Jacksonville Legal Blog
In the aftermath of Hurricane Matthew and a particularly destructive hurricane season, many Florida homeowners are searching for ways to rebuild. For many, that means turning to their homeowners insurance policy. But what happens when the insurance company rejects the claim on the basis that the damage to the home was not the result of the storm, but the result of a construction defect in the home?
The Concurrent Cause Doctrine
According to an article from SaintPetersBlog, that was the exact issue addressed in a recent decision by the Florida Supreme Court. In the case of Sebo v. American Home Assurance Co., the court clarified and upheld the use of the concurrent cause doctrine.

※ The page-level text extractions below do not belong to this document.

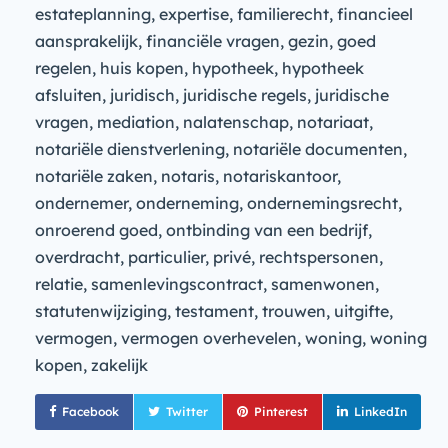
estateplanning, expertise, familierecht, financieel
aansprakelijk, financiële vragen, gezin, goed
regelen, huis kopen, hypotheek, hypotheek
afsluiten, juridisch, juridische regels, juridische
vragen, mediation, nalatenschap, notariaat,
notariële dienstverlening, notariële documenten,
notariële zaken, notaris, notariskantoor,
ondernemer, onderneming, ondernemingsrecht,
onroerend goed, ontbinding van een bedrijf,
overdracht, particulier, privé, rechtspersonen,
relatie, samenlevingscontract, samenwonen,
statutenwijziging, testament, trouwen, uitgifte,
vermogen, vermogen overhevelen, woning, woning
kopen, zakelijk
Facebook
Twitter
Pinterest
LinkedIn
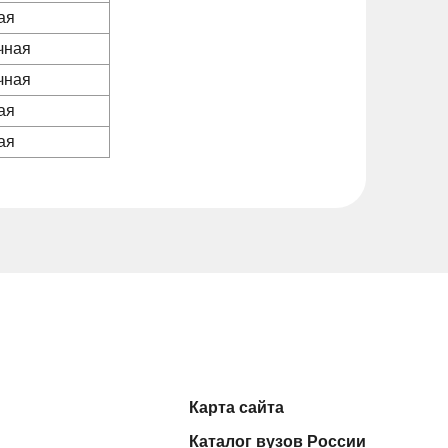
ая
чная
чная
ая
ая
Карта сайта
Каталог вузов России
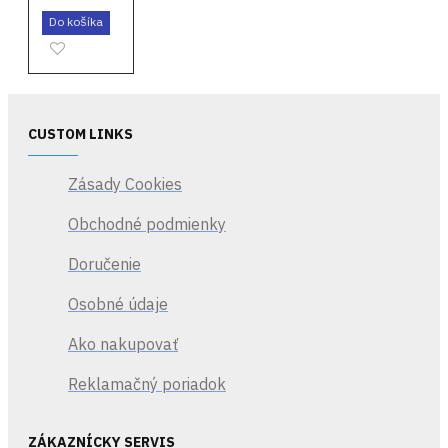
Do košíka
CUSTOM LINKS
Zásady Cookies
Obchodné podmienky
Doručenie
Osobné údaje
Ako nakupovať
Reklamačný poriadok
ZÁKAZNÍCKY SERVIS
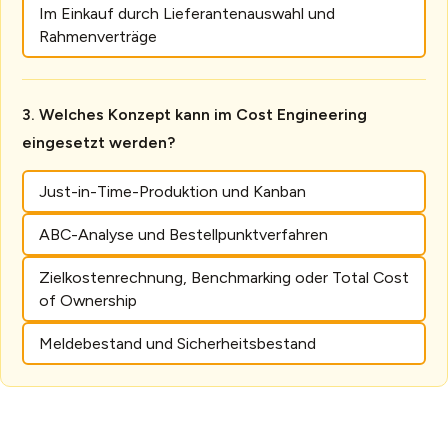
Im Einkauf durch Lieferantenauswahl und
Rahmenverträge
Welches Konzept kann im Cost Engineering
eingesetzt werden?
Just-in-Time-Produktion und Kanban
ABC-Analyse und Bestellpunktverfahren
Zielkostenrechnung, Benchmarking oder Total Cost
of Ownership
Meldebestand und Sicherheitsbestand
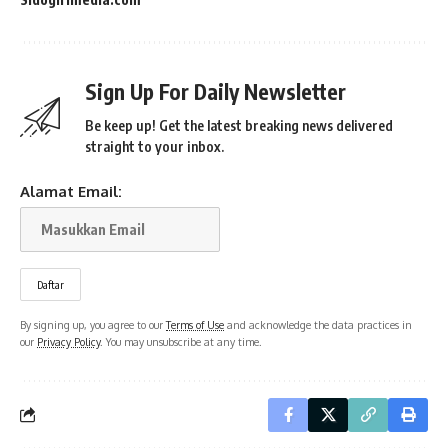
Sign Up For Daily Newsletter
Be keep up! Get the latest breaking news delivered
straight to your inbox.
Alamat Email:
By signing up, you agree to our
Terms of Use
and acknowledge the data practices in
our
Privacy Policy
. You may unsubscribe at any time.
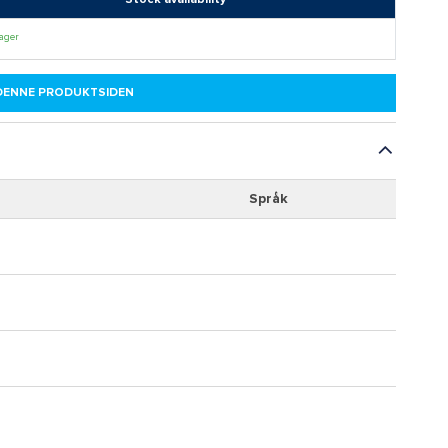
lager
 DENNE PRODUKTSIDEN
Språk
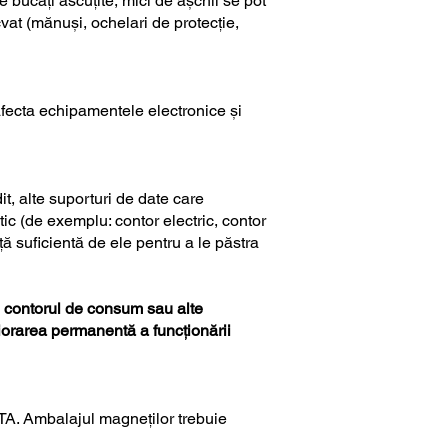
 bucăți ascuțite, mici de așchii se pot
vat (mănuși, ochelari de protecție,
afecta echipamentele electronice și
t, alte suporturi de date care
ic (de exemplu: contor electric, contor
ă suficientă de ele pentru a le păstra
 contorul de consum sau alte
iorarea permanentă a funcționării
ATA. Ambalajul magneților trebuie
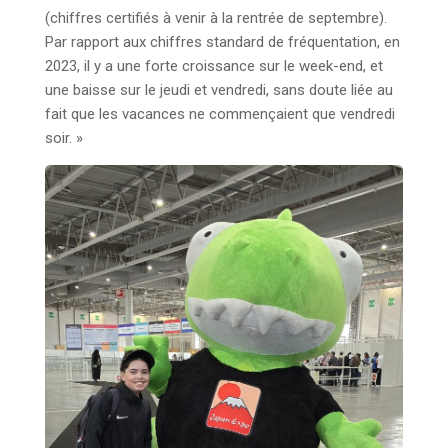
(chiffres certifiés à venir à la rentrée de septembre).
Par rapport aux chiffres standard de fréquentation, en
2023, il y a une forte croissance sur le week-end, et
une baisse sur le jeudi et vendredi, sans doute liée au
fait que les vacances ne commençaient que vendredi
soir. »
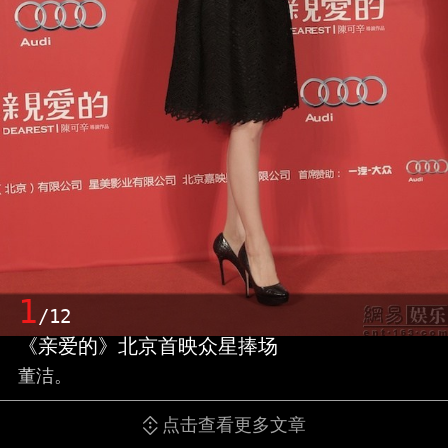
1
/12
《亲爱的》北京首映众星捧场
董洁。
点击查看更多文章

The concurrent cause doctrine states that if multiple issues worked together to cause a loss, and at least one of those issues is covered by an insurance policy, even if it was not the primary issue, then the loss should be covered.
In other words, even if a construction defect played a role in the damage to a home and that is not covered under an insurance policy, the storm is covered and that also played a role, so the entire event should be covered by homeowners insurance.
But What If It Was Just A Construction Defect?
The concurrent cause doctrine only applies in situations like these if it can be proven that the storm was a cause of the damage. In hurricane situations, that may not be a problem, but what if there is water intrusion following an average storm or rainfall? What if a construction defect is the only cause of the damage to the home?
While construction defects may not be covered by a homeowners insurance policy, that does not mean the homeowner does not have recourse. With the help of an experienced attorney, the homeowner can take action against the construction company or contractor responsible for the defect and seek repairs or compensation.